Return to site

Are employees more resilient when narcissistic leadership is present in the workplace?

Basia Skudrzyk

· workplace,narcissism,leadership,communication,employment

Employee resilience captures the extent to which employees successfully deal with change and abusive practices at work and to which they adapt accordingly to thrive in a work environment (Näswall, Kuntz, & Malinen, 2015). In the past, employee resilience was relatedto higher levels of job performance and organizational commitment (Malik & Garg, 2017) and employee creativity (Huang & Luthans, 2015). Resilience now may be understood as a developable capability and research has recognized the importance of leadership associated with employee resilience. Some research has recognized the importance of leadership for employee resilience. The link between resilience and narcissistic leadership in the workplace has not been clearly established.
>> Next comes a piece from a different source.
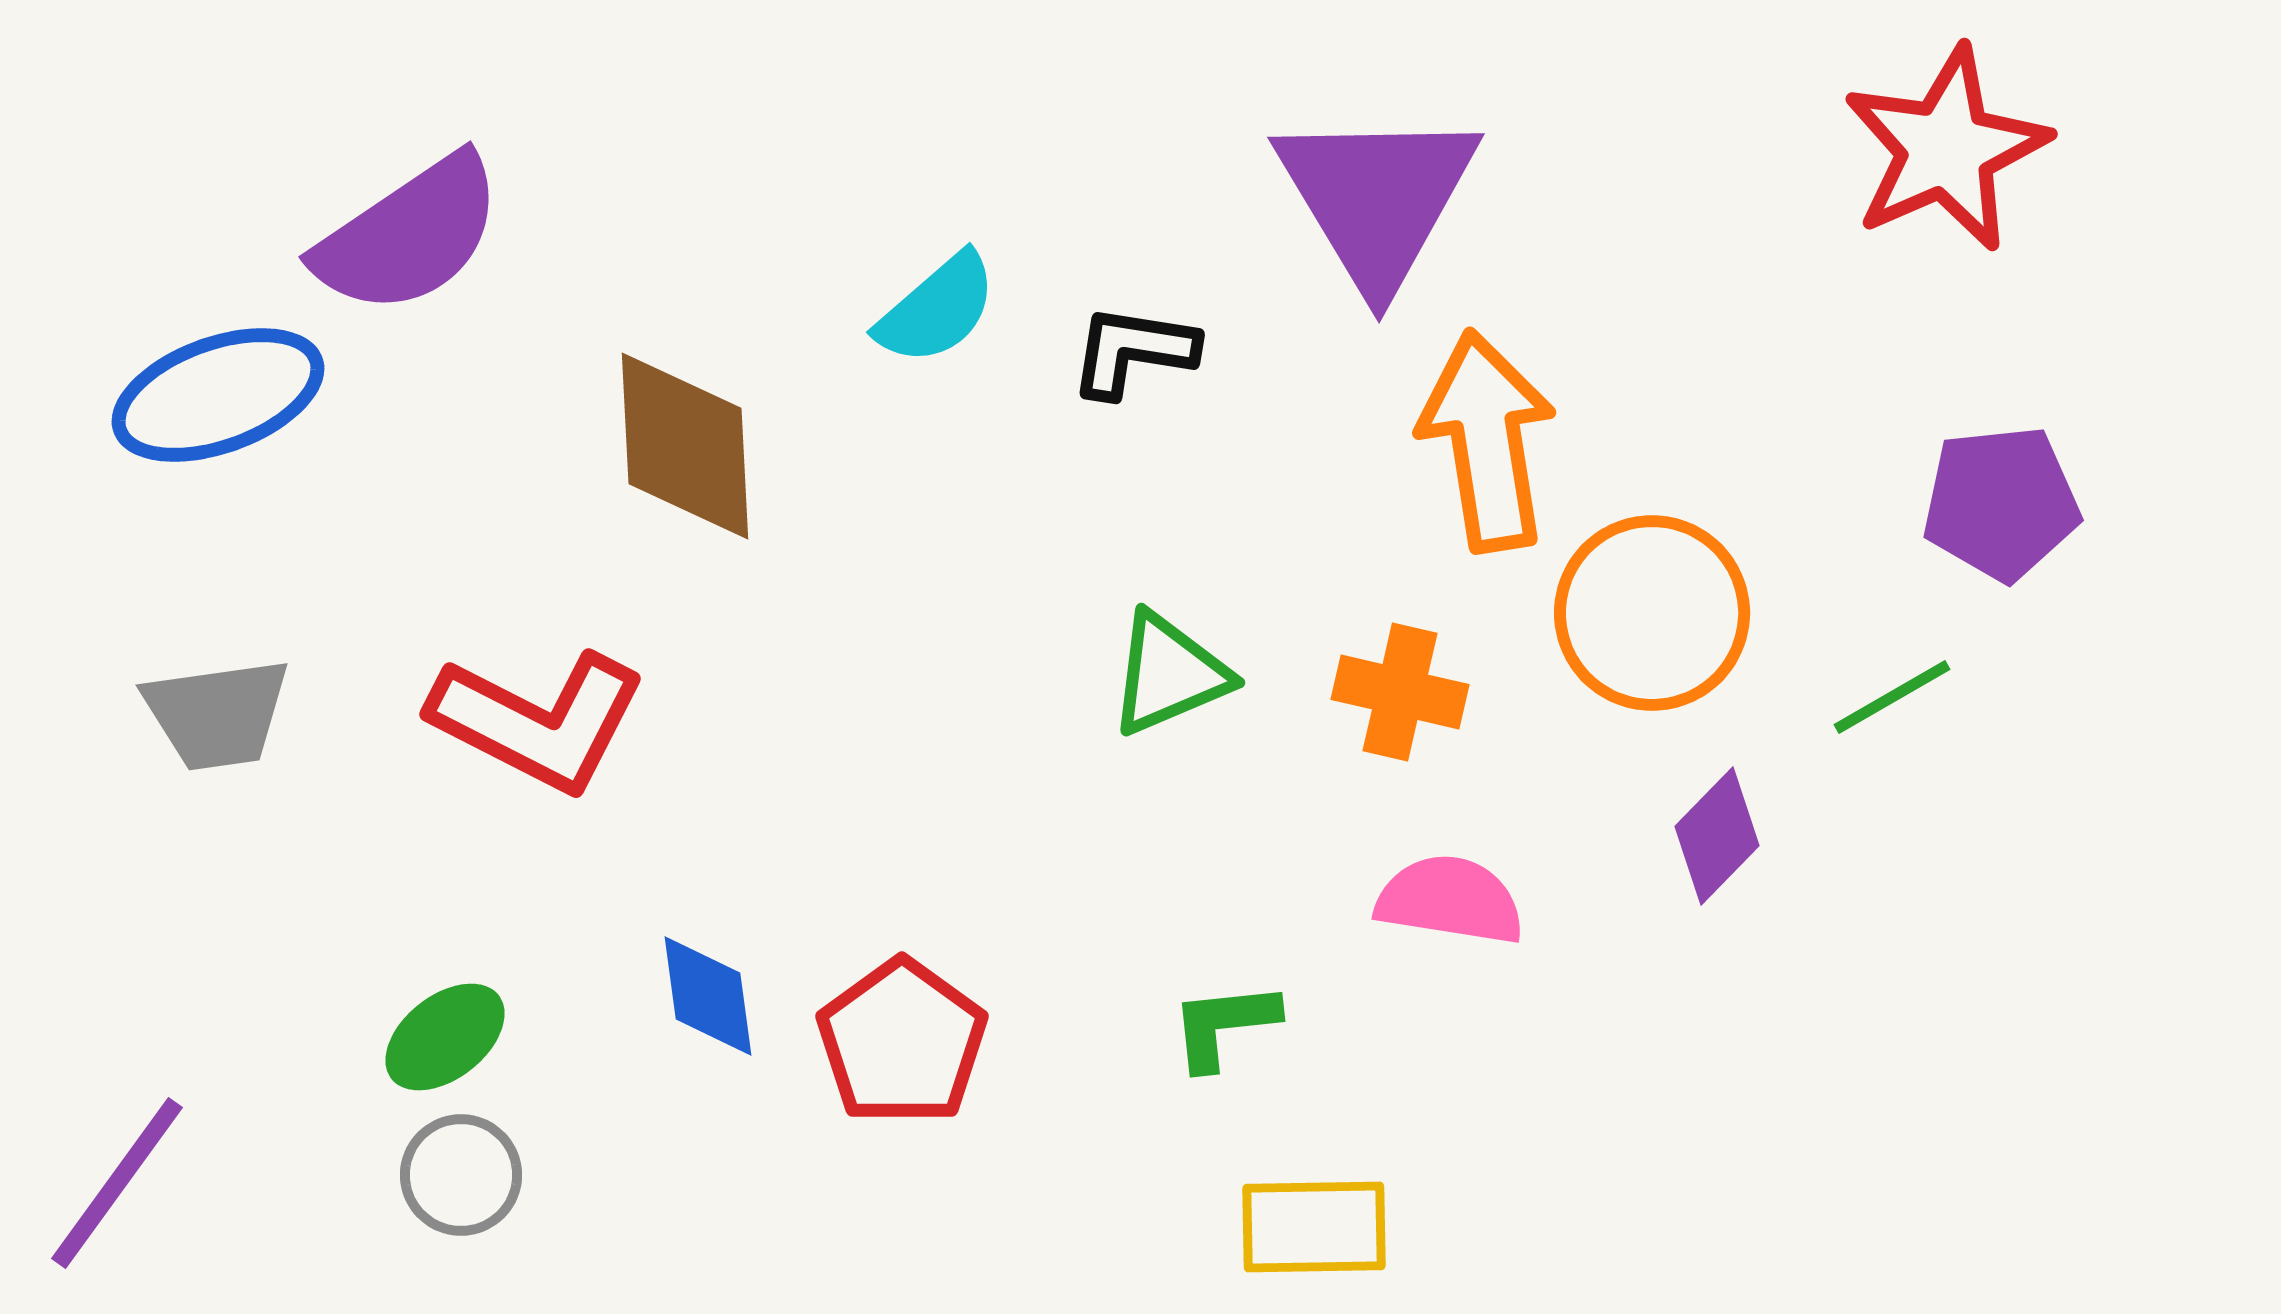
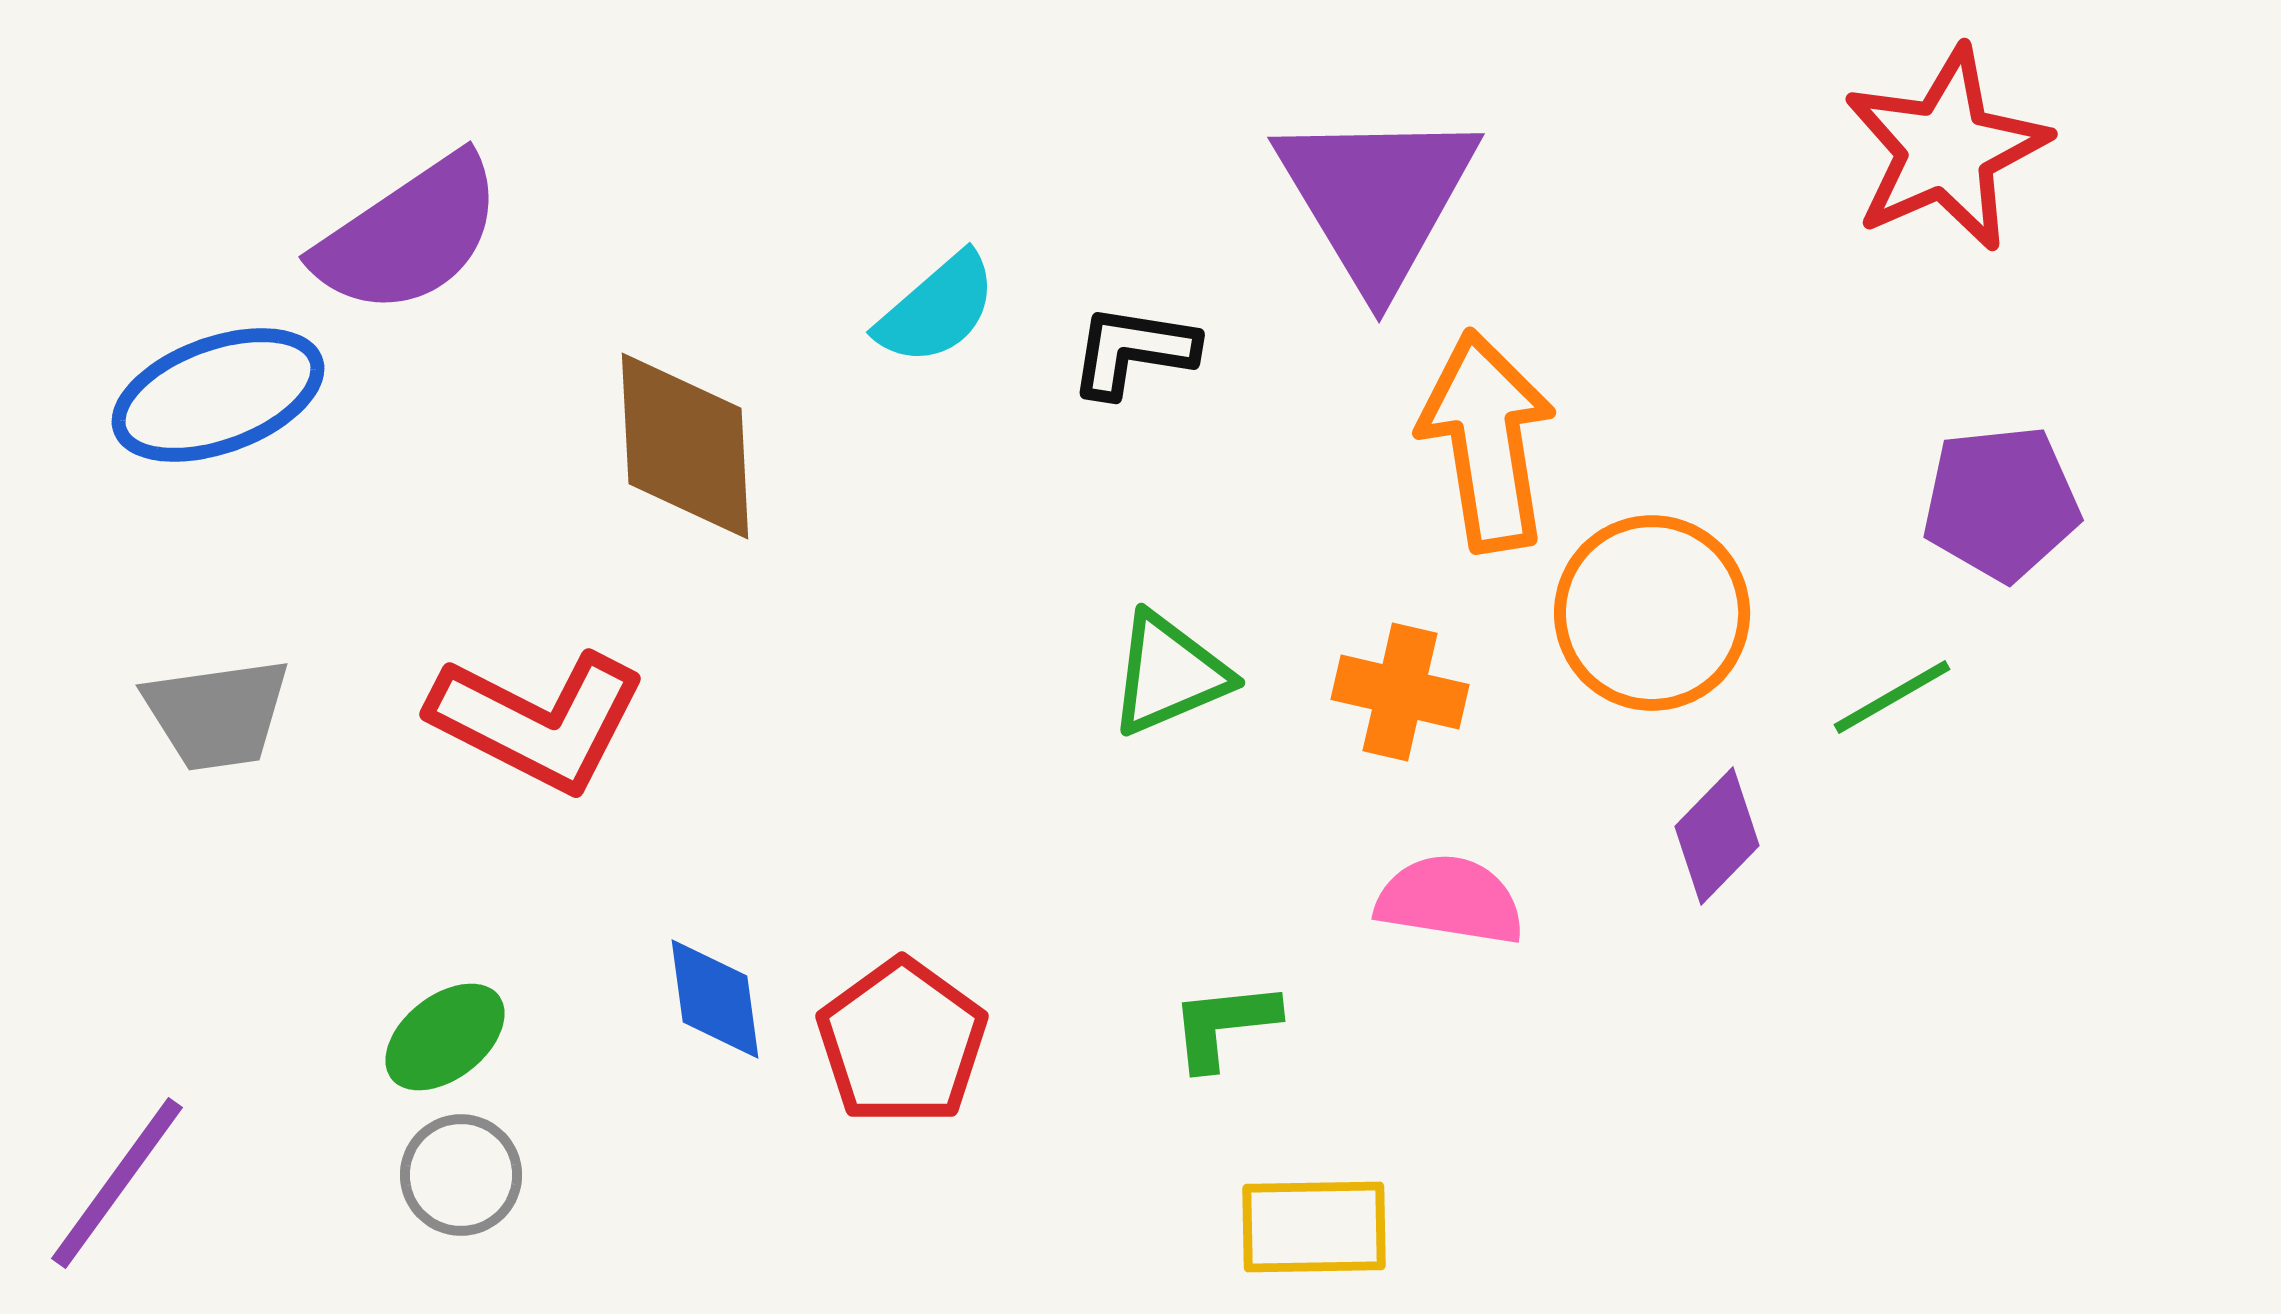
blue diamond: moved 7 px right, 3 px down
          Know your people.” A statement like this may suggest to leaders that they should understand their teams’ personality to be able to best support resilience in difficult and dynamic work environments. The average follower invests in employee resilience under leader-member exchanges that primarily builds on trust, respect, and fellowship. Organizations are consistently noted for unethical behaviors and who are implicating their leaders by encouraging subordinate employees to
advance organizational objectives through unethical behavior (Mesdaghinia et al., 2022).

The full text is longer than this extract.